Do not move or copy data outside the project space /fs/ess/<project-code> without PI approval. Protected data must be stored in predetermined locations. Moving protected data to locations outside of the original /fs/ess/<project-code> path is not permitted because other locations may not have the proper controls and requirements to safely store it. To reiterate, there are many other storage locations at OSC:

  • /users/<project-code>
  • /fs/project/<project-code>
  • /fs/scratch/<project-code>
  • /fs/ess/scratch/<project-code>
none of the above locations can be used to store protected data, only /fs/ess/<project-code> dir can be used.

Project space access controls and permissions should not be altered

Do not adjust permissions of project space without PI approval.

The project space permissions where protected data will be stored was setup to prevent unauthorized access to the data. Altering these permissions without approval could lead to the data being exposed and a violation.

Keep accounts secure

Do not share passwords, ever. Sharing passwords is not authorized.

A user that logs in with another person's account is able to perform actions on behalf of that person, including unauthorized actions mentioned above.

Securely transferring files to protected data location

Securely transferring files at OSC

Files containing personal health information (PHI) must be encrypted when they are stored (at rest) and when they are transferred between networked systems (in transit).

Transferring files securely to OSC involves understanding which commands/applications to use and which directory to use.

Before transferring files, one should ensure that the proper permissions will be applied once transferred, such as verifying the permissions and acl of the dest dir for a transferred file.

FileZilla

Install filezilla client software and use the https://wiki.filezilla-project.org/FileZilla_Client_Tutorial_(en) page to transfer files.

Use the client sftp://sftp.osc.edu

Select login type as interactive, as multi-factor authentication will be required to login for protected data projects.

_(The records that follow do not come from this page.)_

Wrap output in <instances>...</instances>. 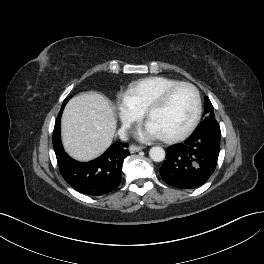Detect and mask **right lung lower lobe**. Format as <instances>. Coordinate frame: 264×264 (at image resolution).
I'll list each match as a JSON object with an SVG mask.
<instances>
[{"mask_svg":"<svg viewBox=\"0 0 264 264\" xmlns=\"http://www.w3.org/2000/svg\"><path fill=\"white\" fill-rule=\"evenodd\" d=\"M62 111L55 122L53 147L63 178L75 190L91 196L104 195L116 188L120 183L123 160L129 155L128 145L115 143L102 156L90 162L73 160L63 150L61 142Z\"/></svg>","mask_w":264,"mask_h":264,"instance_id":"obj_1","label":"right lung lower lobe"}]
</instances>
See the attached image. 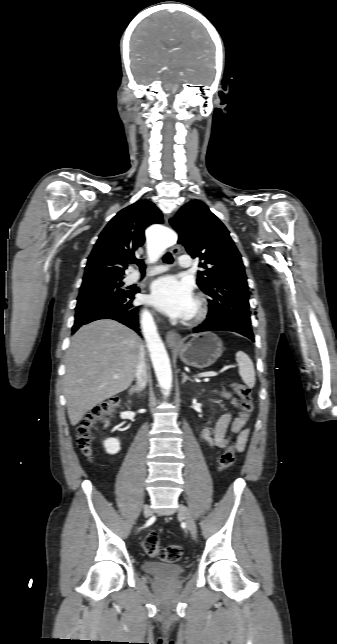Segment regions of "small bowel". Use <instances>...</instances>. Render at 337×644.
Returning a JSON list of instances; mask_svg holds the SVG:
<instances>
[{"label": "small bowel", "mask_w": 337, "mask_h": 644, "mask_svg": "<svg viewBox=\"0 0 337 644\" xmlns=\"http://www.w3.org/2000/svg\"><path fill=\"white\" fill-rule=\"evenodd\" d=\"M222 396L230 400L234 406H238L237 399L232 397L230 393L223 392ZM244 424L245 418L242 416L233 418L230 413L226 412L216 422L213 436H211L208 429L202 428L200 437L210 448H225L230 442L231 435L238 434L236 448L239 452H242L248 438V429H243Z\"/></svg>", "instance_id": "small-bowel-1"}]
</instances>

Make sure to use sftp option
It is connected to user's home directory by default.
Need to navigate to /fs/ess/secure_dir before starting the file transfer

Globus

There is guide for using globus on our globus page.

Command-line transfers

Files and directories can also be transferred manually on the command line.

secure copy (scp)

scp src <username>@sftp.osc.edu:/fs/ess/secure_dir

sftp

sftp <username>@sftp.osc.edu ## then run sftp transfer commands (get, put, etc.)

rsync

rsync --progress local-dir <username>@sftp.osc.edu:/fs/ess/secure_dir

providing access to protected data locations

Providing access to protected data locations

PHI data transferred to OSC will be set with permissions to restrict access to only project users. Project users are determined by group membership. For example, project PEX1234 has a protected data location at /fs/ess/PEX1234 and only users in the group PEX1234 may access data in that dir.

See access control list how-to for more information on how it works.

Grant and remove user access to protected data

See our page for invite, add, remove users.

Adding a user to a project in OSC client portal adds the group to their user account, likewise removing the user from the project, removes their group.

A user's first project cannot be the secure data project. If a user's first project was the secure data project, then removing them from the project in client portal will not take away their group for that project.